Sunday 31 July 2011

Warning - if squeamish, turn away now

This blog is not for the faint-hearted. Those of a nervous disposition are advised to turn away now.......

There is nothing quite so joyous as the gestation and safe delivery of a solid, tawny, stool - still less a series, after a debilitating week of d and v. It/they appeared early this morning, while most of you were mercifully, sound asleep - the deserved and desired product, no doubt, of the cutting out of some drugs from the regimen I've been taking. Di had been researching side-effects and the spotlight had fallen on ferrous sulphate ( taken because I was anaemic after blood loss during the operation) and tramadol (a painkiller) so we'd excluded both over the previous couple of days.
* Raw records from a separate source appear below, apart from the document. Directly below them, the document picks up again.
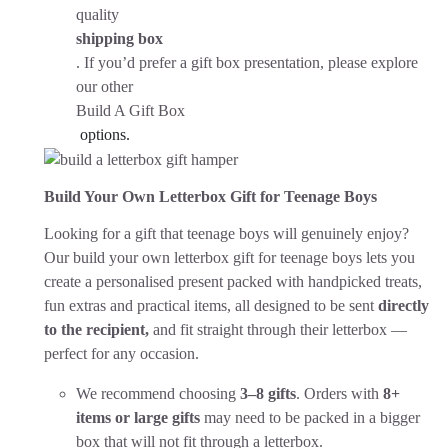
quality
shipping box
. If you’d prefer a gift box presentation, please explore
our other
Build A Gift Box
options.
Build Your Own Letterbox Gift for Teenage Boys
Looking for a gift that teenage boys will genuinely enjoy?
Our build your own letterbox gift for teenage boys lets you
create a personalised present packed with handpicked treats,
fun extras and practical items, all designed to be sent
directly
to the recipient,
and fit straight through their letterbox —
perfect for any occasion.
We recommend choosing
3–8 gifts
. Orders with
8+
items or large gifts
may need to be packed in a bigger
box that will not fit through a letterbox.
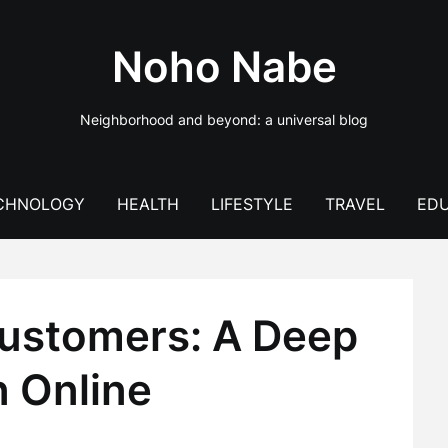
Noho Nabe
Neighborhood and beyond: a universal blog
CHNOLOGY
HEALTH
LIFESTYLE
TRAVEL
EDU
Customers: A Deep
n Online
Pharmaceutical replacements were already in the pipeline however because as if d and v were not enough, I'd also experienced an onset of obsessive itching that has left much of my skin looking like an aerial view of the surface of Mars. So you drop a couple of drugs here, you take on a few more there - anti-emetic tabs, anti-histamine tabs and skin lotion. The kitchen work-surface looks like an illicit pharmacy. Come round for a meal and who knows what ingredients will be on the menu?

But returning, as I must, to the subject of my stools, they now hold the promise of the onset of a new phase in my recovery. The wound is healing and the 'cling film' covering it is beginning to peel away. (If interested, for a small fee, there are pictures, taken by an indecently-enthusiastic Diana). The remaining bruising is much less psychedelic though it is also difficult to escape the sense that the left side of my chest has been encased in a steel clamp. I practise deep breathing in order to stretch the wound; the skin, muscle, tissue.
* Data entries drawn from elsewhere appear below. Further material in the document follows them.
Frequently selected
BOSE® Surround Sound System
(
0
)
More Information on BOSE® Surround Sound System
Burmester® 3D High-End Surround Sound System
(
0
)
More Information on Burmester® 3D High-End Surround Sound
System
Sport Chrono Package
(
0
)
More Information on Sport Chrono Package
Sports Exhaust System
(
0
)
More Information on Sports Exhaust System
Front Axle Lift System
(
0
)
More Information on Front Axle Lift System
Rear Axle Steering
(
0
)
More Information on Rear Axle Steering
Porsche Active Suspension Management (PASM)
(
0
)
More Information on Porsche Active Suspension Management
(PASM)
Unfortunately the neurological problem with my left leg continues to make it difficult to sit comfortably for any length of time.

Finally a mea culpa; over the last few days I have been guilty of some severe bouts of 'feeling sorry for myself'  and must apologise to anyone who feels they have been a victim. As ever the star award goes to Diana for disdainful dismissal of my morose comment when boxes of the prepared nutrient meal appeared; 'God, I know death must be near when Complan is in the house'.

1 comment:

  1. Hi Rod. I met Phil in the Plough and he told me you were unwell; having read your blog i can't help feeling he underscored it.
    I cant even begin to imagine what you are going through. I am still living in the BC life where the safety rail is in place and i have the luxury of obsessing on what can be described as ordinary stuff. Or largely feckless and unimportant if you were really honest!
    Your blog is brilliant because you manage to write with insight into so much more than your Illness and suffering. I love the way it has developed over the year and i pray that one of the many rehearsals you have before seeing a consultant actually materialises. Either that or the green tea turns out to be all you hoped it would be! There are many things i could say but the truth is they would not be worth much at the side of what you have already said. I wish you, Di and your family extract as much happiness as you can from the current life you are living and i really hope i am still reading your Blog in a few years time!